Death to the Dallas Cowboys

As I get older, I have less of an emotional investment in sports. I still watch a lot of sports, and I enjoy it more than ever. But sports no longer bring me to ridiculous highs and lows like it did when I was a kid. They never inspire any righteous anger. They never make me cry1. Philadelphia sports teams were once demiurges that frequently determined my mood. Now they’re a group of 5-70 strangers who happen to play 30 blocks south of where I live.

Some friends I know say their passion for sports has diminished because of the countless times interviewing professional athletes in locker room and on practice courts. It’s become a career. Writing about sports is a career for me, too, but I don’t think that’s responsible for my attitude change. I still love sports and take them seriously. But not the results. Taking the results too seriously sucks the fun out of it. There are great plays to relive, stats to pore over, moments of hilarity to joke about with friends. Sports are some of the best comedies on TV! Live and die with them, and you miss all the jokes.

But I still hate the Dallas Cowboys.

The Cowboys were the top sports team in the country when I was younger. They made the playoffs from 1991 to 1996. They won three Super Bowls. They were (and are) called “America’s Team.” They had Troy Aikman, an incredibly competent quarterback. I hated him because he was always better than whoever was under center for the Eagles that day. They had Michael Irvin. I hated his dancing and his long touchdown catches. They had Emmitt Smith, the best of the bunch. I hated him because there wasn’t anything but his talent to hate him for. When they signed Deion Sanders, I hated it because I liked Sanders. Now that he was on the Cowboys, I’d have to hate him. I hated the Cowboys’ coaches. I hated their assistant coaches. The Cowboys had a backup quarterback I hated. They had lineman I hated. They had a punter I hated. And they almost always beat the Eagles.

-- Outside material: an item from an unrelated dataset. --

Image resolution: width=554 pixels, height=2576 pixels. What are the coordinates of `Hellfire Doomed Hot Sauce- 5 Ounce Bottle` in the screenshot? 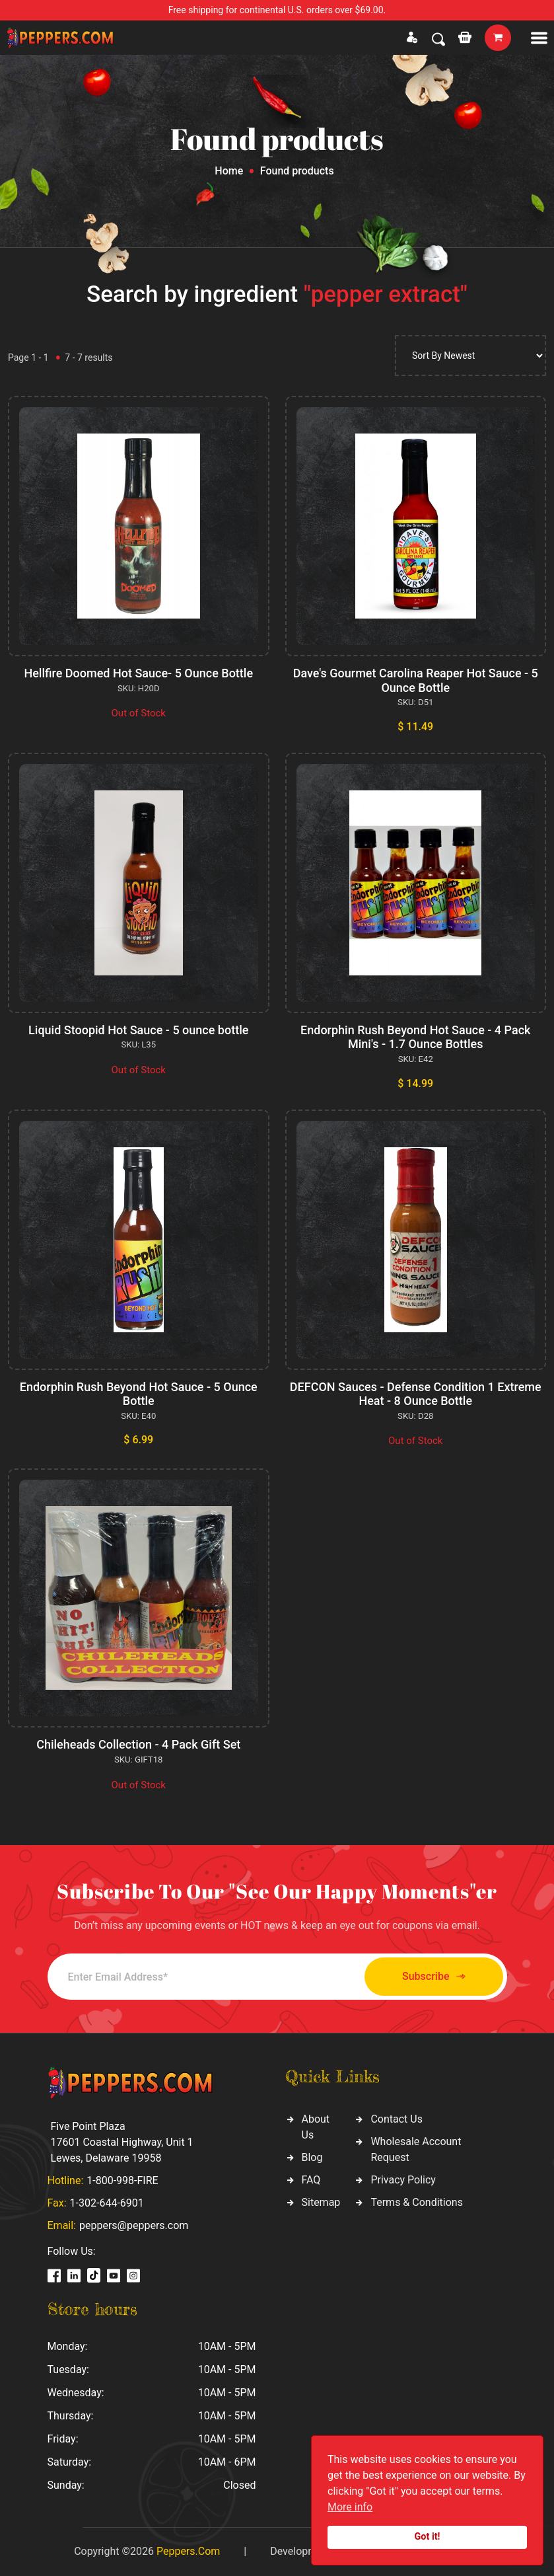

The Eagles would usually give you a big tease. The Eagles sacked Aikman 11 times in a 24-0 win in September but were eliminated from playoff contention with a loss in the penultimate game of the season. The Eagles broke a seven-game losing streak to the Cowboys with a 20-17 win in 1995, then lost 30-11 in the playoffs. The Eagles had lost 34-10 to Dallas in the playoffs a few years earlier (after a 31-7 regular season win). To me, the media adored the Cowboys and treated the Eagles’ eventual failure as inevitable. And, in a way, it was; the Eagles might get Dallas in the regular season but in the end, the Cowboys would do better. They might even beat the Eagles on the way to a Super Bowl win. The Eagles, of course, have never won a Super Bowl.

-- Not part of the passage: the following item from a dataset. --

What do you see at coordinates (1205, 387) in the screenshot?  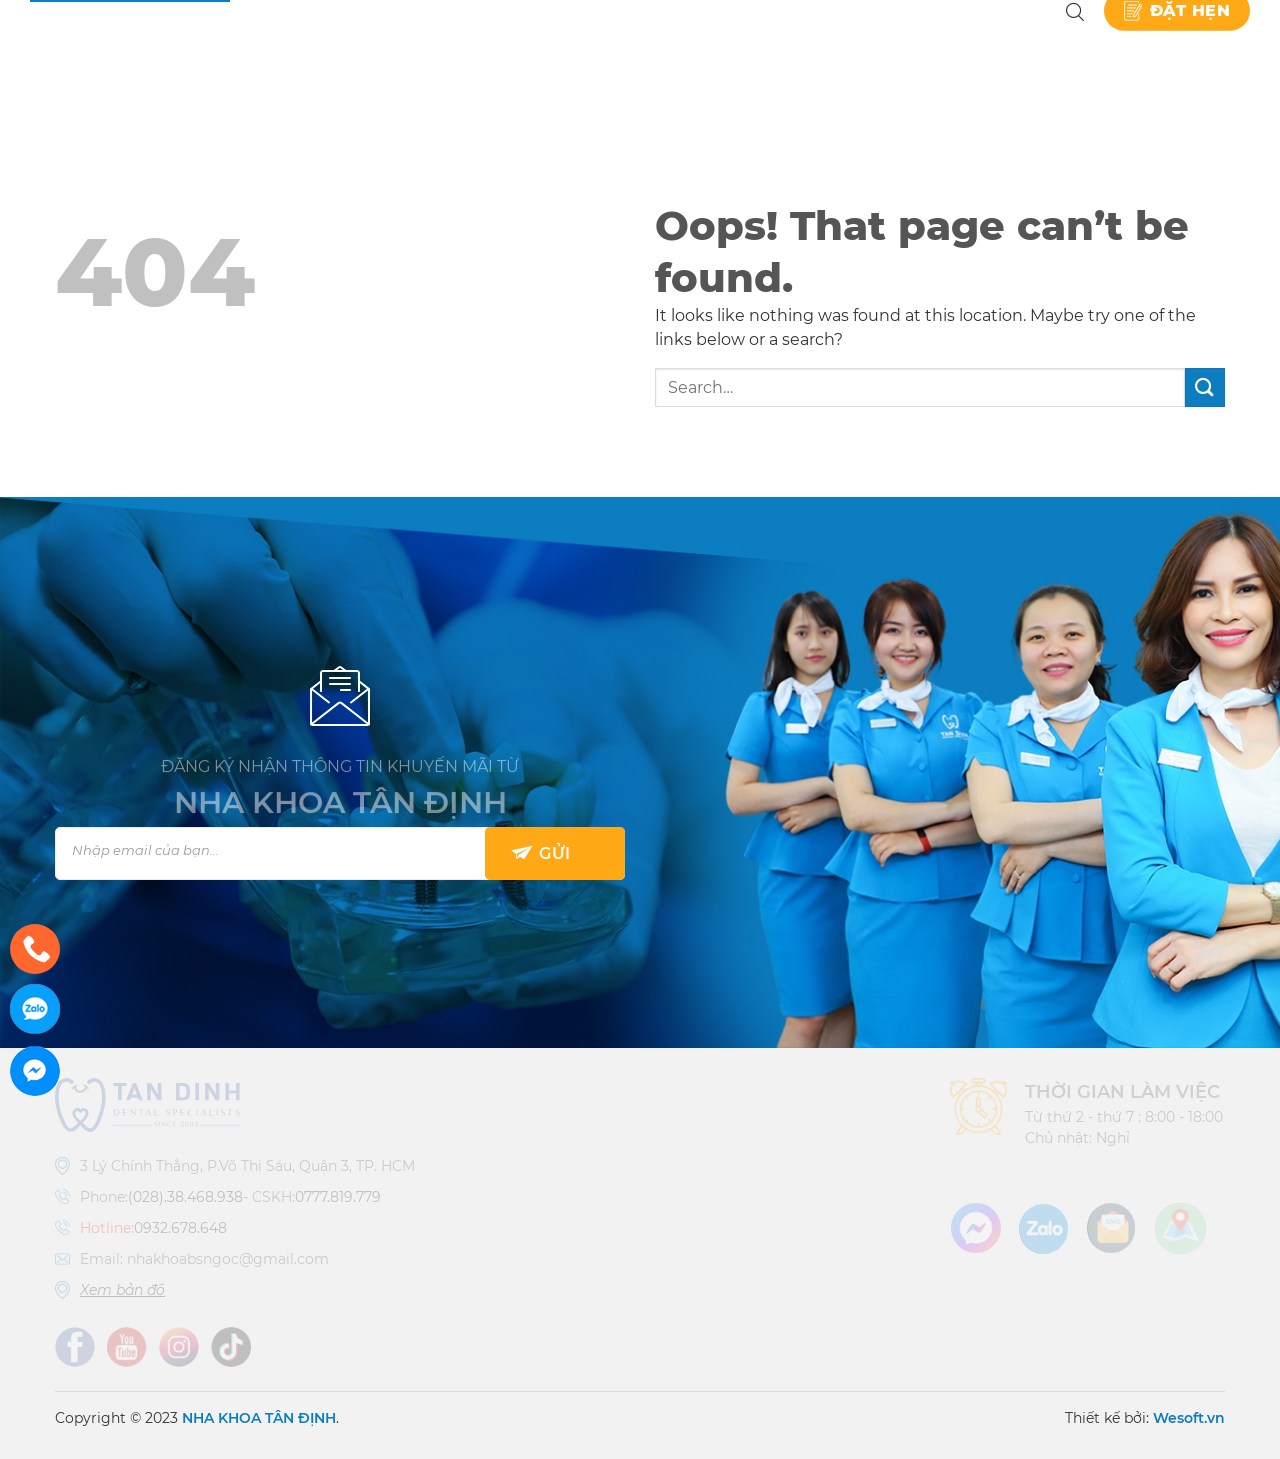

And this was the fate of the Eagles in the 1990s, every year. The next decade was better, and the Cowboys were awful for much of it, but that didn’t diminish my hated any more. I took immense delight in the tarnished image of the Cowboys. Watching them lose is almost as good as watching the Eagles win. Ex-coach Jimmy Johnson needing money enough to do a commercial for a snake oil where he essentially admits he had a small penis warms my heart. It really does.

The Eagles lost to the Cowboys three times last season, the first time that ever happened. They lost to them (big!) in back-to-back weeks, including a playoff loss. It was a tough year for a Cowboys-hater based in Philadelphia. This year, though, hasn’t been so bad. The Eagles are 8-4 and first in the division, while the Cowboys started 1-7 and are out it. But if the Eagles lose to the Cowboys tonight, it probably means another year of frustration — a year that even when the Eagles were better than Dallas, the Cowboys managed to ruin their playoff chances anyway. (The teams also meet in the last week of the season.) It would not be fun.

Today I really will have been waiting all day for Sunday night. Don’t let me down, Eagles.

1 This kind of mania is way more fun when it’s over a girl, anyway.